YOUR TASK: The required result is an exact copy of the material from the line with "21, Rue Emile Baudin" through its final line, both ends included.
>>>>>
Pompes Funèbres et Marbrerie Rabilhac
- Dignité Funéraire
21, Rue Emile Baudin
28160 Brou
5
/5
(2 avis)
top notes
<<<<<
RESPONSE BOX:
21, Rue Emile Baudin
28160 Brou
5
/5
(2 avis)
top notes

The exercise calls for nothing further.